Ahead of his address to the students of one of the north west’s most prestigious universities, Mr Kenny spoke of how the whole thing came about:
“Well, I responded to a request from Irish Studies lecturer Dr. John Kennedy here at the University of Liverpool to come and engage in a question and answer session with the students here. It’s something I’ve done before in Castlebar and I’ve come to really enjoy it.
"Dr. Kennedy has done an awful lot for the Irish community in this country. I think it’s important for people like him to keep doing the work he does because it helps to maintain the good relationship with Britain despite the difficulty of their decision to leave (the EU).”
When questioned on what needs to happen to bring the Northern Irish border issue to a conclusion, Mr Kenny said: “It’s important to remember that this is not a case of Britain negotiating with Ireland, this is Britain negotiating with the EU, of which the Republic of Ireland is a member and will remain a member. While I’m not privy to the details I am able to reflect on the mechanics of how the European council works from my time as Taoiseach.
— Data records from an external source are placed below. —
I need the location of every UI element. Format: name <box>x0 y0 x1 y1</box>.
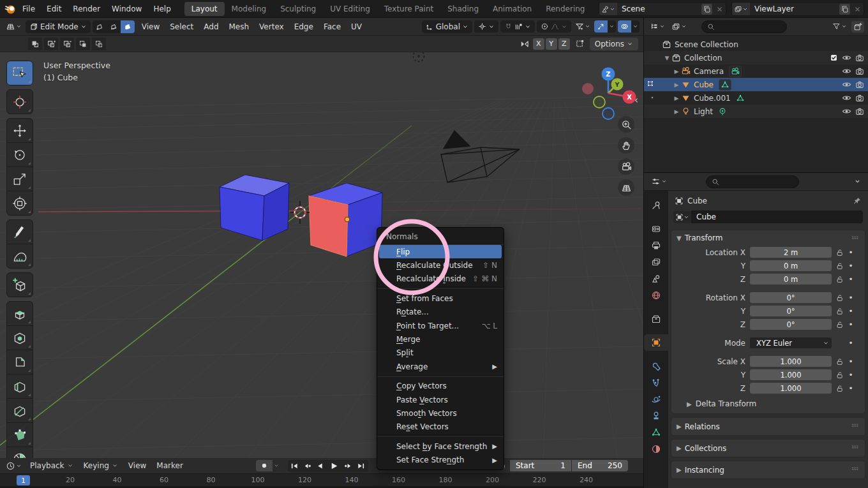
workspace-tab-sculpting[interactable]: Sculpting <box>273 2 323 16</box>
lock-toggle[interactable] <box>832 320 847 329</box>
disable-in-renders-icon[interactable] <box>855 80 864 89</box>
properties-tab-view-layer[interactable] <box>644 254 668 270</box>
disclosure-triangle[interactable]: ▼ <box>662 55 671 61</box>
outliner-item-label[interactable]: Camera <box>694 67 724 76</box>
play-button[interactable] <box>327 461 342 471</box>
menu-item-merge[interactable]: Merge <box>377 332 504 346</box>
gizmo-y-negative[interactable] <box>594 96 605 108</box>
relations-panel[interactable]: ▶Relations <box>671 417 865 436</box>
properties-tab-particles[interactable] <box>644 374 668 391</box>
properties-tab-render[interactable] <box>644 221 668 237</box>
view-layer-selector[interactable]: ViewLayer <box>731 2 864 16</box>
tool-extrude-region[interactable] <box>6 301 33 326</box>
outliner-row-camera[interactable]: ▶Camera <box>644 64 868 78</box>
menu-edit[interactable]: Edit <box>41 3 67 15</box>
tool-scale[interactable] <box>6 166 33 191</box>
value-field[interactable]: 1.000 <box>750 356 832 367</box>
properties-tab-modifiers[interactable] <box>644 358 668 374</box>
value-field[interactable]: 1.000 <box>750 383 832 394</box>
snapping-controls[interactable] <box>500 20 535 33</box>
outliner-item-label[interactable]: Light <box>694 107 713 116</box>
menu-help[interactable]: Help <box>147 3 176 15</box>
outliner-filter-dropdown[interactable] <box>830 21 849 32</box>
properties-tab-material[interactable] <box>644 441 668 457</box>
camera-object-wireframe[interactable] <box>441 131 520 182</box>
value-field[interactable]: 0 m <box>750 274 832 285</box>
properties-tab-scene[interactable] <box>644 270 668 287</box>
menu-item-average[interactable]: Average▶ <box>377 360 504 373</box>
hide-in-viewport-eye-icon[interactable] <box>842 93 851 103</box>
new-scene-icon[interactable] <box>701 4 712 15</box>
animate-property-dot[interactable]: • <box>847 262 855 270</box>
menu-item-recalculate-outside[interactable]: Recalculate Outside⇧ N <box>377 258 504 272</box>
pin-icon[interactable] <box>853 196 862 205</box>
lock-toggle[interactable] <box>832 262 847 270</box>
disclosure-triangle[interactable]: ▶ <box>672 95 681 101</box>
properties-tab-collection[interactable] <box>644 311 668 327</box>
editor-type-properties[interactable] <box>649 175 669 188</box>
outliner-item-label[interactable]: Scene Collection <box>675 40 738 49</box>
tool-add-cube[interactable] <box>6 272 33 297</box>
properties-options-dropdown[interactable] <box>852 177 863 186</box>
gizmo-x-negative[interactable] <box>582 83 594 94</box>
workspace-tab-modeling[interactable]: Modeling <box>225 2 274 16</box>
view-layer-name[interactable]: ViewLayer <box>750 4 838 13</box>
tool-move[interactable] <box>6 118 33 143</box>
viewport-menu-vertex[interactable]: Vertex <box>254 20 289 34</box>
properties-search-input[interactable] <box>706 175 799 188</box>
menu-item-set-from-faces[interactable]: Set from Faces <box>377 292 504 305</box>
hide-in-viewport-eye-icon[interactable] <box>842 107 851 116</box>
timeline-menu-playback[interactable]: Playback <box>25 459 79 472</box>
sidebar-collapse-arrow[interactable]: ‹ <box>634 94 638 106</box>
drag-grip-icon[interactable] <box>851 421 860 432</box>
scene-name[interactable]: Scene <box>617 4 700 13</box>
animate-property-dot[interactable]: • <box>847 275 855 284</box>
mirror-y-toggle[interactable]: Y <box>546 38 557 50</box>
value-field[interactable]: 0° <box>750 319 832 330</box>
select-invert-icon[interactable] <box>76 38 90 50</box>
pivot-point-dropdown[interactable] <box>474 20 498 33</box>
object-type-visibility-dropdown[interactable] <box>573 21 592 33</box>
lock-toggle[interactable] <box>832 357 847 366</box>
menu-item-rotate[interactable]: Rotate... <box>377 306 504 319</box>
workspace-tab-layout[interactable]: Layout <box>184 2 225 16</box>
value-field[interactable]: 2 m <box>750 247 832 258</box>
options-dropdown[interactable]: Options <box>590 38 638 50</box>
menu-item-copy-vectors[interactable]: Copy Vectors <box>377 380 504 393</box>
tool-knife[interactable] <box>6 398 33 423</box>
disable-in-renders-icon[interactable] <box>855 54 864 63</box>
jump-to-end-button[interactable] <box>355 461 368 471</box>
workspace-tab-texture-paint[interactable]: Texture Paint <box>377 2 440 16</box>
tool-cursor[interactable] <box>6 89 33 114</box>
outliner-item-label[interactable]: Collection <box>684 54 722 63</box>
viewport-menu-face[interactable]: Face <box>318 20 346 34</box>
disable-in-renders-icon[interactable] <box>855 67 864 76</box>
disable-in-renders-icon[interactable] <box>855 107 864 116</box>
properties-tab-object[interactable] <box>644 334 668 351</box>
collections-panel[interactable]: ▶Collections <box>671 439 865 457</box>
lock-toggle[interactable] <box>832 248 847 256</box>
workspace-tab-shading[interactable]: Shading <box>440 2 486 16</box>
animate-property-dot[interactable]: • <box>847 293 855 302</box>
value-field[interactable]: 0° <box>750 292 832 303</box>
editor-type-3d-viewport[interactable] <box>4 20 24 33</box>
lock-toggle[interactable] <box>832 275 847 283</box>
select-subtract-icon[interactable] <box>60 38 74 50</box>
outliner-row-light[interactable]: ▶Light <box>644 105 868 118</box>
tool-loop-cut[interactable] <box>6 374 33 399</box>
animate-property-dot[interactable]: • <box>847 307 855 316</box>
lock-toggle[interactable] <box>832 371 847 379</box>
tool-spin[interactable] <box>6 447 33 458</box>
tool-rotate[interactable] <box>6 142 33 167</box>
properties-tab-world[interactable] <box>644 287 668 304</box>
tool-select-box[interactable] <box>6 61 33 85</box>
jump-to-start-button[interactable] <box>288 461 301 471</box>
face-select-mode-button[interactable] <box>121 20 135 33</box>
tool-poly-build[interactable] <box>6 422 33 447</box>
outliner-row-collection[interactable]: ▼Collection <box>644 51 868 64</box>
lock-toggle[interactable] <box>832 384 847 392</box>
navigation-gizmo[interactable]: Z Y X <box>576 57 640 121</box>
drag-grip-icon[interactable] <box>851 233 860 242</box>
value-field[interactable]: 0° <box>750 306 832 316</box>
viewport-menu-uv[interactable]: UV <box>346 20 367 34</box>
“While the media might report that the next few weeks are important, the next few days are critical. The President of the EU Council will be in Dublin tomorrow, and the Principal of the EU Commission is meeting Prime Minister May here in the UK on Monday. So, they really need to be clear on this issue by the middle of next week.
The main issues as far as I can see are issues around citizen's rights when Britain leave the EU and the question of the border and relationship between that and the UK.”
The former Taoiseach’s appearance in Liverpool coincides with an announcement earlier in the day from Dail Eireann, of Leo Varadkar’s appointment of Minister of Foreign Affairs Simon Coveney as Tanaiste, following Frances Fitzgerald’s resignation earlier in the week. So what does the former Taoiseach make of the current Taoiseach’s Cabinet reshuffle?
“I think he has made good choices. Minister Coveney is a fitting replacement for a great minister in Frances Fitzgerald who has chosen to resign from her post after many years of great service. Minister Coveney has worked tirelessly within the party and for the party, since joining as a young man. As a former party member, it’s encouraging to see someone as competent and hardworking as him be rewarded.”
Kenny has remained out of the spotlight since his resignation as Taoiseach last May. What has life been like for the Mayo man in the aftermath of his decision?
“Well, the quality of my time is different for a start. I’ve been busy since my resignation. I’ve had 42 good years in public life. Almost 20 within the spotlight wherein I came through three general elections and formed a government on two occasions. I was happy to leave on my own conditions. I think its evident that I left the country in a good position, with the interest rate down from 15 percent to almost 0, unemployment down to 6 percent and Ireland’s position re-energized internationally.
"I always said that I wouldn’t be leading the party to a fourth general election. The timing was right.”
With a watershed period on the cards following Britain’s exit from the EU, the former Fine Gael party leader doesn’t foresee any drastic consequences in line for the Irish community in the UK post-Brexit.
“The common travel area rights have been in place since the foundation of the State in 1922. The Irish have had the right to travel and live in Britain for over 90 years. This won't change. We have to remember that our position is stronger than that of many other countries.”
Enda Kenny is to be presented with the prestigious honour of the Order of Inisfallen in Kerry today.
The honour is bestowed on people who have helped to boost the reputation of the area around the world
Previous inductees include actor Michael Fassbender, singer Daniel O’Donnell, politicians Jimmy Deenihan and John O’Donoghue and Isolde Liebherr.